The program accepts a limited number of applicants every other year, Burck said. After 10 to 12 weeks of classes that cover subjects such as biology, botany, insects, pesticides and plant diseases, budding master gardeners must complete volunteer hours.
"The great thing about the master gardener program is you're going out and helping the public understand," Burck said.
Master gardeners are equipped with the facts, knowledge and experience to help amateurs overcome obstacles, solve problems and find joy in gardening.
Sometimes, a master gardener has to do a little research to solve a gardener's issue. That ongoing learning, Burck said, keeps things interesting.
"We reply to everything we get," Burck said of the calls and emails that come through the master gardener help line. Master gardeners also plant themselves at local events such as garden walks, festivals and at local libraries to answer people's questions.
Forest preserves, schools and park districts also benefit from the group's expertise. Burck has used her knowledge to help gardens at Cass Middle School in Darien and Anne M. Jeans School near Burr Ridge get their roots in the ground. The school-based gardens are important because they teach a new generation about the joys of gardening and the importance of plants, flowers and vegetables, Burck said.

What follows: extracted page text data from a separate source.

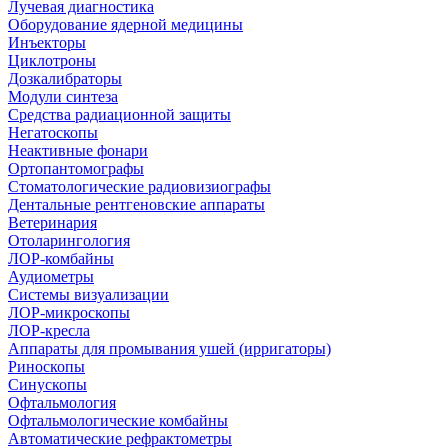
Лучевая диагностика
Оборудование ядерной медицины
Инъекторы
Циклотроны
Дозкалибраторы
Модули синтеза
Средства радиационной защиты
Негатоскопы
Неактивные фонари
Ортопантомографы
Стоматологические радиовизиографы
Дентальные рентгеновские аппараты
Ветеринария
Отоларингология
ЛОР-комбайны
Аудиометры
Системы визуализации
ЛОР-микроскопы
ЛОР-кресла
Аппараты для промывания ушей (ирригаторы)
Риноскопы
Синускопы
Офтальмология
Офтальмологические комбайны
Автоматические рефрактометры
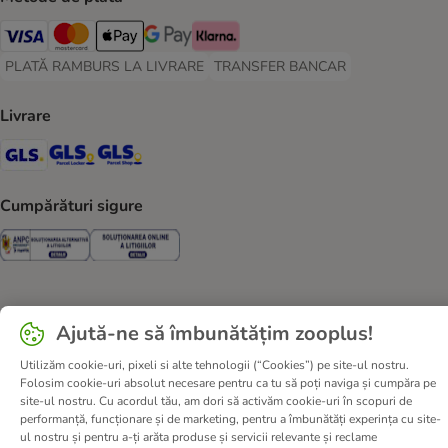
Visa Payment Method
Master Card Payment Method
Apple Pay Payment Method
Google Pay Payment Method
Klarna Payment Method
PLATĂ RAMBURS LA LIVRARE
TRANSFER BANCAR
PLATĂ RAMBURS LA LIVRARE Payment Method
TRANSFER BANCAR Payment Metho
Livrare
GLS Shipping Method
GLS Locker Shipping Method
GLS Parcel Shop Shipping Method
Cumpărături sigure
Security
Security
Ajută-ne să îmbunătățim zooplus!
Despre noi
Cariere zooplus
Corporate Website
Informații legale
Termeni şi condiţii
Utilizăm cookie-uri, pixeli si alte tehnologii (“Cookies”) pe site-ul nostru.
Deșeuri și protecția mediului
Contact
Taxa şi durata de livrare
Folosim cookie-uri absolut necesare pentru ca tu să poți naviga și cumpăra pe
site-ul nostru. Cu acordul tău, am dori să activăm cookie-uri în scopuri de
Retrageți-vă din contract aici
Metode de plată
performanță, funcționare și de marketing, pentru a îmbunătăți experința cu site-
Program de afiliere
Declarație de accesibilitate
ul nostru și pentru a-ți arăta produse și servicii relevante și reclame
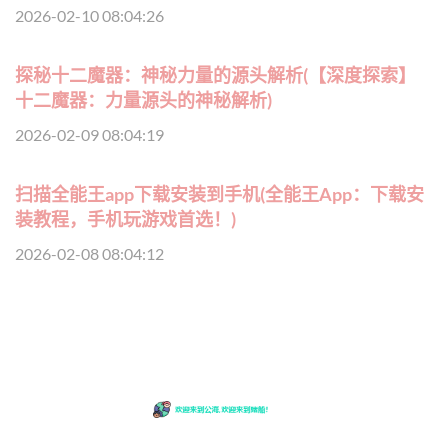
2026-02-10 08:04:26
探秘十二魔器：神秘力量的源头解析(【深度探索】
十二魔器：力量源头的神秘解析)
2026-02-09 08:04:19
扫描全能王app下载安装到手机(全能王App：下载安
装教程，手机玩游戏首选！)
2026-02-08 08:04:12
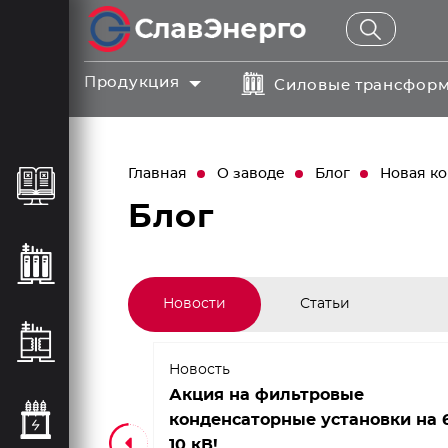
Продукция
Силовые трансфор
Главная
О заводе
Блог
Новая к
Блог
Новости
Статьи
Новость
ссиян с
Акция на фильтровые
конденсаторные установки на 
10 кВ!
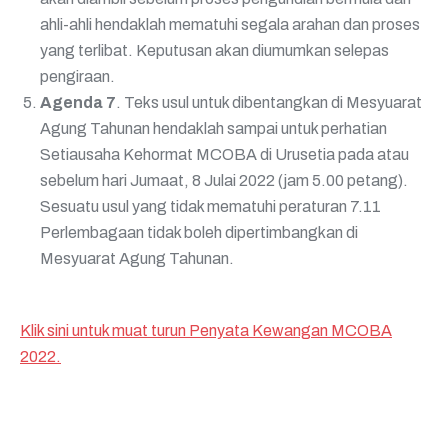
ahli-ahli hendaklah mematuhi segala arahan dan proses
yang terlibat. Keputusan akan diumumkan selepas
pengiraan.
Agenda 7
. Teks usul untuk dibentangkan di Mesyuarat
Agung Tahunan hendaklah sampai untuk perhatian
Setiausaha Kehormat MCOBA di Urusetia pada atau
sebelum hari Jumaat, 8 Julai 2022 (jam 5.00 petang).
Sesuatu usul yang tidak mematuhi peraturan 7.11
Perlembagaan tidak boleh dipertimbangkan di
Mesyuarat Agung Tahunan.
Klik sini untuk muat turun Penyata Kewangan MCOBA
2022.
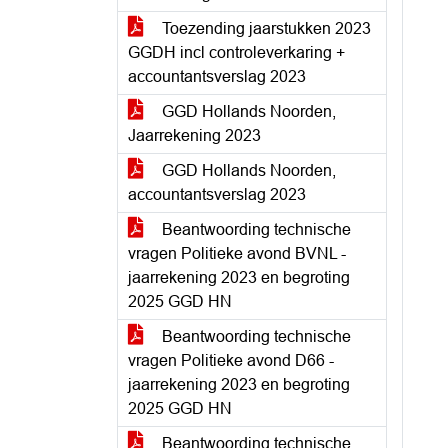
Toezending jaarstukken 2023
GGDH incl controleverkaring +
accountantsverslag 2023
GGD Hollands Noorden,
Jaarrekening 2023
GGD Hollands Noorden,
accountantsverslag 2023
Beantwoording technische
vragen Politieke avond BVNL -
jaarrekening 2023 en begroting
2025 GGD HN
Beantwoording technische
vragen Politieke avond D66 -
jaarrekening 2023 en begroting
2025 GGD HN
Beantwoording technische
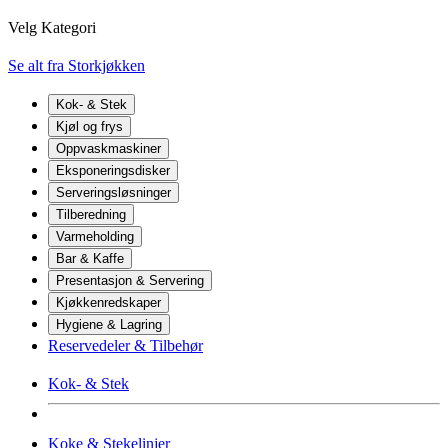
Velg Kategori
Se alt fra Storkjøkken
Kok- & Stek
Kjøl og frys
Oppvaskmaskiner
Eksponeringsdisker
Serveringsløsninger
Tilberedning
Varmeholding
Bar & Kaffe
Presentasjon & Servering
Kjøkkenredskaper
Hygiene & Lagring
Reservedeler & Tilbehør
Kok- & Stek
Koke & Stekelinjer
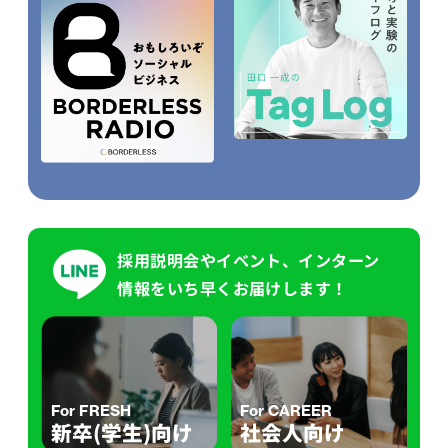
採用説明会やイベント、インターン
情報をいち早くお届けします！
For FRESH
For CAREER
新卒(学生)向け
社会人向け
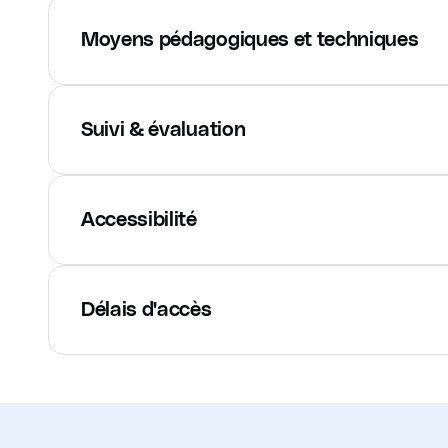
Moyens pédagogiques et techniques
Suivi & évaluation
Accessibilité
Délais d'accès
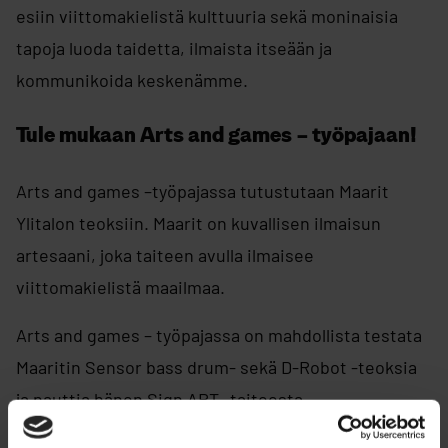
esiin viittomakielistä kulttuuria sekä moninaisia
tapoja luoda taidetta, ilmaista itseään ja
kommunikoida keskenämme.
Tule mukaan Arts and games – työpajaan!
Arts and games –työpajassa tutustutaan Maarit
Ylitalon teoksiin. Maarit on kuvallisen ilmaisun
artesaani, joka taiteen avulla ilmaisee
viittomakielistä maailmaa.
Arts and games – työpajassa on mahdollista testata
Maaritin Sensor bass drum- sekä D-Robot -teoksia
ja nauttia hänen Sign ART -taiteesta.
Tule mukaan työpajaan torstaina 26.9. klo 17-19.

In 2019, master gardeners participated in 13 community projects, 20 speaking engagements and 26 mobile help desks throughout DuPage County. Those 130 volunteers logged more than 10,000 hours in 2019, resulting in donations of 2,210 pounds of fresh-grown produce to area food pantries.
More than 200 of those hours were served by Burck, who was recognized at a U of I Extension event in December.
Burck said many of those hours were spent as leader of the Graue Mill Master Gardener team - a job that involves planning spring and summer events to help visitors to the mill find success in their own gardening projects.
She said backyard gardeners can start planting lettuce, radishes, kale, cabbage and bok choy now. But the greatest joy of gardening comes later in the year, Burck said.
"A fresh garden tomato is always, in my opinion, so much better than anything you can buy," she said.